Requirement: Transcribe the entries below exactly, starting with the line that has "Cancelación" and stopping after the line that has "Top 10 des meilleures"; no pictures belong in the copy.

Exercise data:
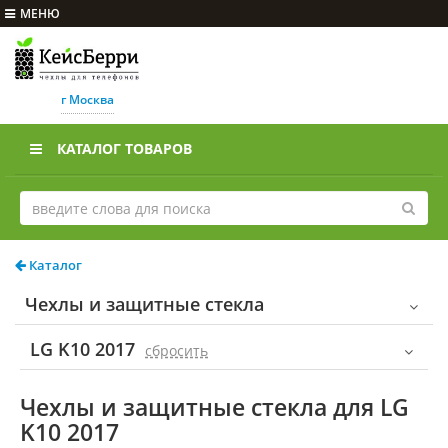
МЕНЮ
г Москва
КАТАЛОГ ТОВАРОВ
Каталог
Чехлы и защитные стекла
LG K10 2017
cбросить
Чехлы и защитные стекла для LG
K10 2017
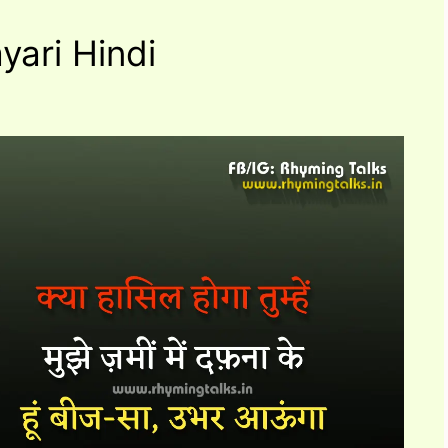
yari Hindi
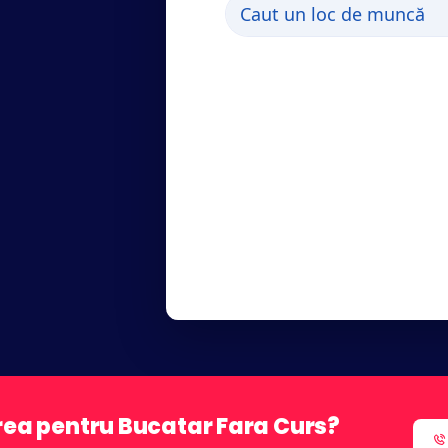
rea pentru Bucatar Fara Curs?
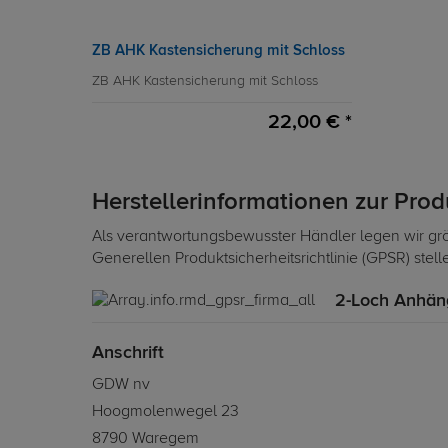
ZB AHK Kastensicherung mit Schloss
ZB AHK Kastensicherung mit Schloss
22,00 € *
Herstellerinformationen zur Pro
Als verantwortungsbewusster Händler legen wir grö
Generellen Produktsicherheitsrichtlinie (GPSR) stel
2-Loch Anhän
Anschrift
GDW nv
Hoogmolenwegel 23
8790 Waregem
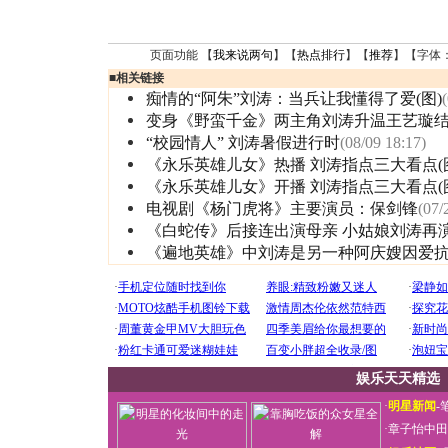
页面功能 【
我来说两句
】【
热点排行
】【
推荐
】【字体
■
相关链接
痴情的“阿朱”刘涛：当兵让我懂得了爱(图)
变身《野蛮千金》两主角刘涛升温王艺璇
“校园情人” 刘涛暑假进行时
(08/09 18:17)
《永乐英雄儿女》热播 刘涛指点三大看点(
《永乐英雄儿女》开播 刘涛指点三大看点(
电视剧《杨门虎将》主要演员：保剑锋
(07/
《白蛇传》后接连出演母亲 小姑娘刘涛再
《遍地英雄》中刘涛是另一种阿庆嫂因爱
娱乐天天精选
·
明星新闻
-
·
章子怡中田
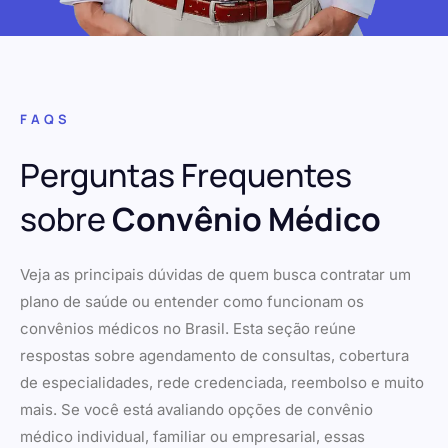
FAQS
Perguntas Frequentes
sobre
Convênio Médico
Veja as principais dúvidas de quem busca contratar um
plano de saúde ou entender como funcionam os
convênios médicos no Brasil. Esta seção reúne
respostas sobre agendamento de consultas, cobertura
de especialidades, rede credenciada, reembolso e muito
mais. Se você está avaliando opções de convênio
médico individual, familiar ou empresarial, essas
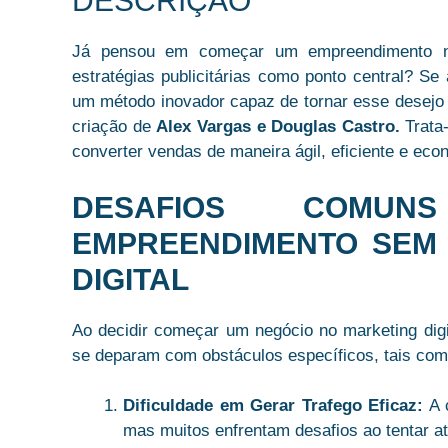
DESCRIÇÃO
Já pensou em começar um empreendimento no u
estratégias publicitárias como ponto central? Se
um método inovador capaz de tornar esse desejo
criação de
Alex Vargas e Douglas Castro.
Trata-
converter vendas de maneira ágil, eficiente e eco
DESAFIOS COMU
EMPREENDIMENTO SEM
DIGITAL
Ao decidir começar um negócio no marketing digi
se deparam com obstáculos específicos, tais com
Dificuldade em Gerar Trafego Eficaz:
A c
mas muitos enfrentam desafios ao tentar a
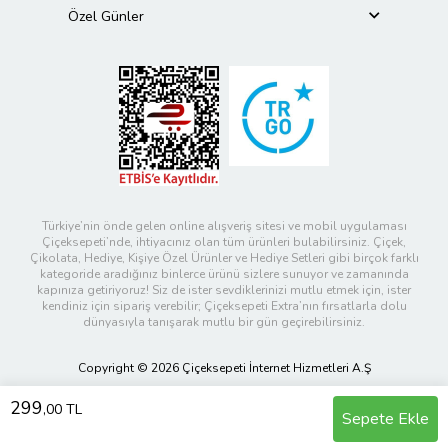
Özel Günler
Türkiye’nin önde gelen online alışveriş sitesi ve mobil uygulaması
Çiçeksepeti’nde, ihtiyacınız olan tüm ürünleri bulabilirsiniz. Çiçek,
Çikolata, Hediye, Kişiye Özel Ürünler ve Hediye Setleri gibi birçok farklı
kategoride aradığınız binlerce ürünü sizlere sunuyor ve zamanında
kapınıza getiriyoruz! Siz de ister sevdiklerinizi mutlu etmek için, ister
kendiniz için sipariş verebilir; Çiçeksepeti Extra’nın fırsatlarla dolu
dünyasıyla tanışarak mutlu bir gün geçirebilirsiniz.
Copyright © 2026 Çiçeksepeti İnternet Hizmetleri A.Ş
299
,00 TL
Sepete Ekle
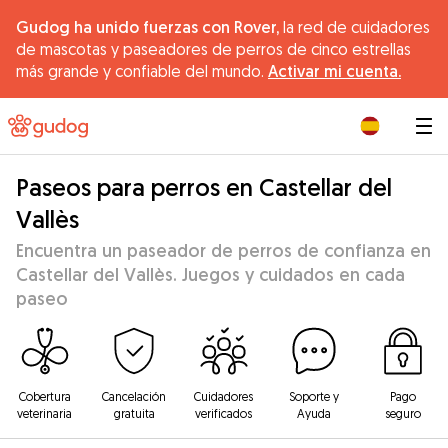
Gudog ha unido fuerzas con Rover,
la red de cuidadores
de mascotas y paseadores de perros de cinco estrellas
más grande y confiable del mundo.
Activar mi cuenta.
|
Paseos para perros en Castellar del
Vallès
Encuentra un paseador de perros de confianza en
Castellar del Vallès. Juegos y cuidados en cada
paseo
Cobertura
Cancelación
Cuidadores
Soporte y
Pago
veterinaria
gratuita
verificados
Ayuda
seguro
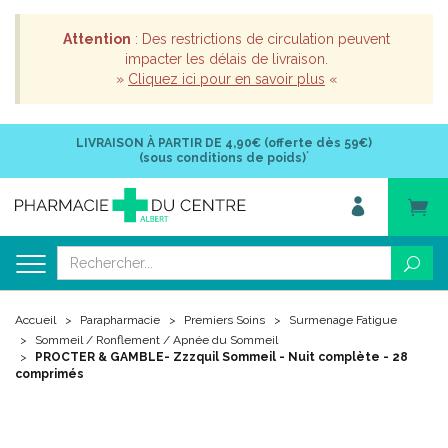
Attention
: Des restrictions de circulation peuvent
impacter les délais de livraison.
»
Cliquez ici pour en savoir plus
«
LIVRAISON À PARTIR DE
4,90€ (offerte dès 59€)
*
(sous conditions de poids)
Accueil
Parapharmacie
Premiers Soins
Surmenage Fatigue
Sommeil / Ronflement / Apnée du Sommeil
PROCTER & GAMBLE- Zzzquil Sommeil - Nuit complète - 28
comprimés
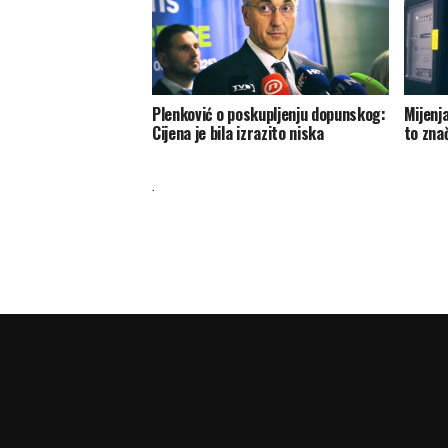
Plenković o poskupljenju dopunskog:
Mijenja
Cijena je bila izrazito niska
to znač
.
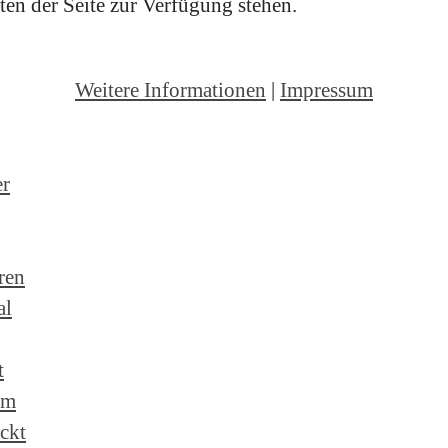
en der Seite zur Verfügung stehen.
Weitere Informationen
|
Impressum
er
ren
al
t
um
ckt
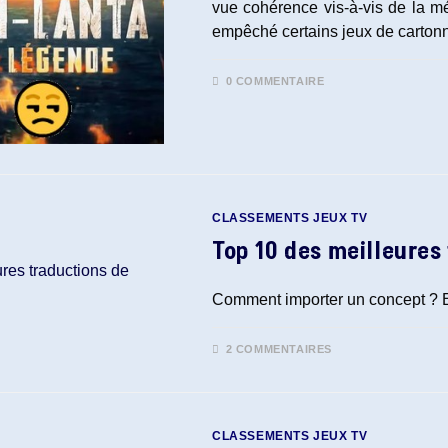
vue cohérence vis-à-vis de la mé
empêché certains jeux de cartonn
0 COMMENTAIRE
CLASSEMENTS JEUX TV
Top 10 des meilleures 
Comment importer un concept ? E
2 COMMENTAIRES
CLASSEMENTS JEUX TV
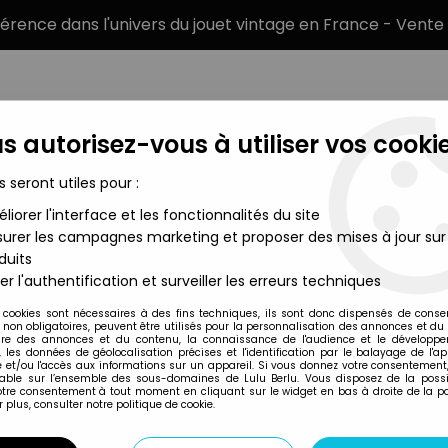
éférence dans l'univers du jouet vintage en France - Vente 
s autorisez-vous à utiliser vos cookie
s seront utiles pour :
liorer l'interface et les fonctionnalités du site
MARQUES
TYPE DE PRODUIT
PRÉCOMM
urer les campagnes marketing et proposer des mises à jour sur
duits
er l'authentification et surveiller les erreurs techniques
Fun 4 All
 cookies sont nécessaires à des fins techniques, ils sont donc dispensés de cons
, non obligatoires, peuvent être utilisés pour la personnalisation des annonces et du
ROCKY BALBOA (3
re des annonces et du contenu, la connaissance de l'audience et le développ
, les données de géolocalisation précises et l'identification par le balayage de l'app
 et/ou l'accès aux informations sur un appareil. Si vous donnez votre consentement,
lable sur l’ensemble des sous-domaines de Lulu Berlu. Vous disposez de la possib
votre consentement à tout moment en cliquant sur le widget en bas à droite de la p
Réf. :
REF20984
 plus, consulter notre politique de cookie.
Type : figurine articulée
Matière : plastique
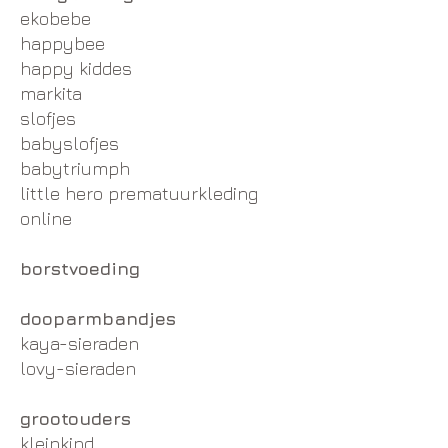
ekobebe
happybee
happy kiddes
markita
slofjes
babyslofjes
babytriumph
little hero prematuurkleding
online
borstvoeding
​dooparmbandjes​
kaya-sieraden
​lovy-sieraden​
grootouders
kleinkind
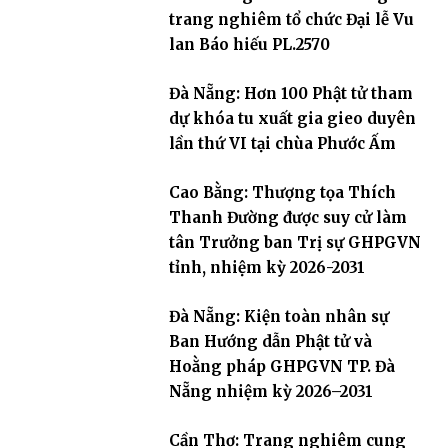
trang nghiêm tổ chức Đại lễ Vu
lan Báo hiếu PL.2570
Đà Nẵng: Hơn 100 Phật tử tham
dự khóa tu xuất gia gieo duyên
lần thứ VI tại chùa Phước Ấm
Cao Bằng: Thượng tọa Thích
Thanh Đường được suy cử làm
tân Trưởng ban Trị sự GHPGVN
tỉnh, nhiệm kỳ 2026-2031
Đà Nẵng: Kiện toàn nhân sự
Ban Hướng dẫn Phật tử và
Hoằng pháp GHPGVN TP. Đà
Nẵng nhiệm kỳ 2026–2031
Cần Thơ: Trang nghiêm cung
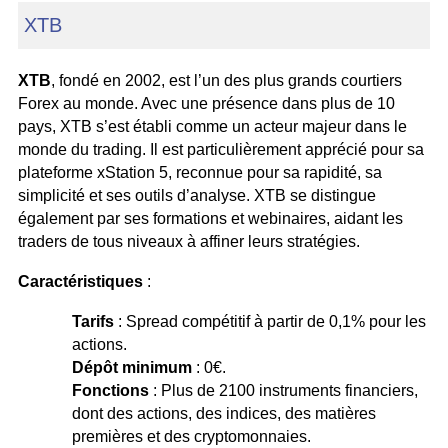
XTB
XTB
, fondé en 2002, est l’un des plus grands courtiers
Forex au monde. Avec une présence dans plus de 10
pays, XTB s’est établi comme un acteur majeur dans le
monde du trading. Il est particulièrement apprécié pour sa
plateforme xStation 5, reconnue pour sa rapidité, sa
simplicité et ses outils d’analyse. XTB se distingue
également par ses formations et webinaires, aidant les
traders de tous niveaux à affiner leurs stratégies.
Caractéristiques
:
Tarifs
: Spread compétitif à partir de 0,1% pour les
actions.
Dépôt minimum
: 0€.
Fonctions
: Plus de 2100 instruments financiers,
dont des actions, des indices, des matières
premières et des cryptomonnaies.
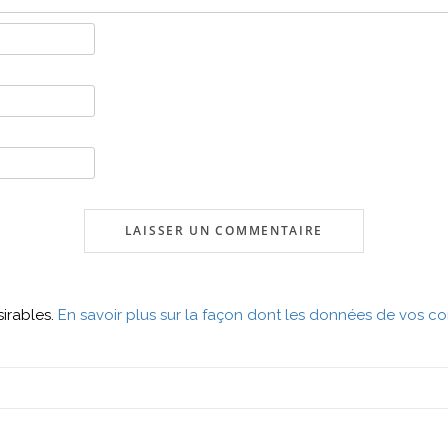
sirables.
En savoir plus sur la façon dont les données de vos co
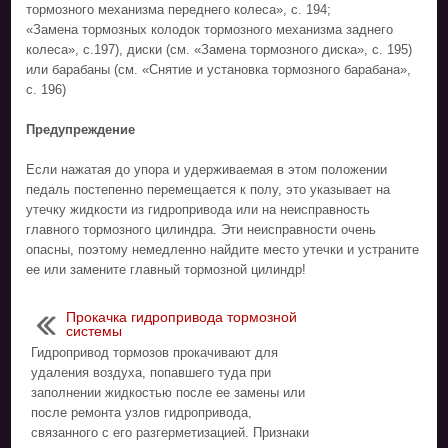
тормозного механизма переднего колеса», с. 194;
«Замена тормозных колодок тормозного механизма заднего
колеса», с.197), диски (см. «Замена тормозного диска», с. 195)
или барабаны (см. «Снятие и установка тормозного барабана»,
с. 196)
Предупреждение
Если нажатая до упора и удерживаемая в этом положении
педаль постепенно перемещается к полу, это указывает на
утечку жидкости из гидропривода или на неисправность
главного тормозного цилиндра. Эти неисправности очень
опасны, поэтому немедленно найдите место утечки и устраните
ее или замените главный тормозной цилиндр!
Прокачка гидропривода тормозной
системы
Гидропривод тормозов прокачивают для
удаления воздуха, попавшего туда при
заполнении жидкостью после ее замены или
после ремонта узлов гидропривода,
связанного с его разгерметизацией. Признаки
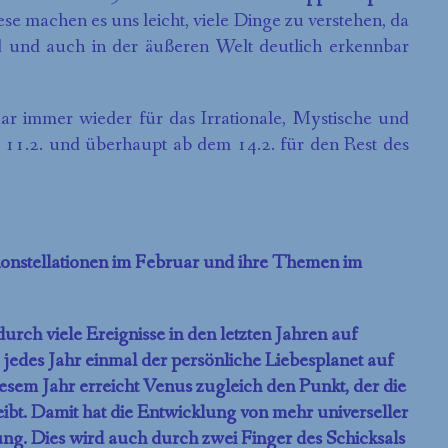
se machen es uns leicht, viele Dinge zu verstehen, da
d und auch in der äußeren Welt deutlich erkennbar
r immer wieder für das Irrationale, Mystische und
 11.2. und überhaupt ab dem 14.2. für den Rest des
konstellationen im Februar und ihre Themen im
ch viele Ereignisse in den letzten Jahren auf
e jedes Jahr einmal der persönliche Liebesplanet auf
iesem Jahr erreicht Venus zugleich den Punkt, der die
bt. Damit hat die Entwicklung von mehr universeller
ung. Dies wird auch durch zwei Finger des Schicksals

Solution for this problem:
Cancelación
Cuidadores
Soporte y
Pago
veterinaria
gratuita
verificados
Ayuda
seguro
Attention
: Des restrictions de circulation peuvent
impacter les délais de livraison.
»
Cliquez ici pour en savoir plus
«
LIVRAISON À PARTIR DE
4,90€ (offerte dès 59€)
*
(sous conditions de poids)
Accueil
Parapharmacie
Premiers Soins
Surmenage Fatigue
Sommeil / Ronflement / Apnée du Sommeil
PROCTER & GAMBLE- Zzzquil Sommeil - Nuit complète - 28
comprimés
Plenković o poskupljenju dopunskog:
Mijenja
Cijena je bila izrazito niska
to znač
.
en der Seite zur Verfügung stehen.
Weitere Informationen
|
Impressum
er
ren
al
t
um
ckt
vue cohérence vis-à-vis de la mé
empêché certains jeux de cartonn
0 COMMENTAIRE
CLASSEMENTS JEUX TV
Top 10 des meilleures 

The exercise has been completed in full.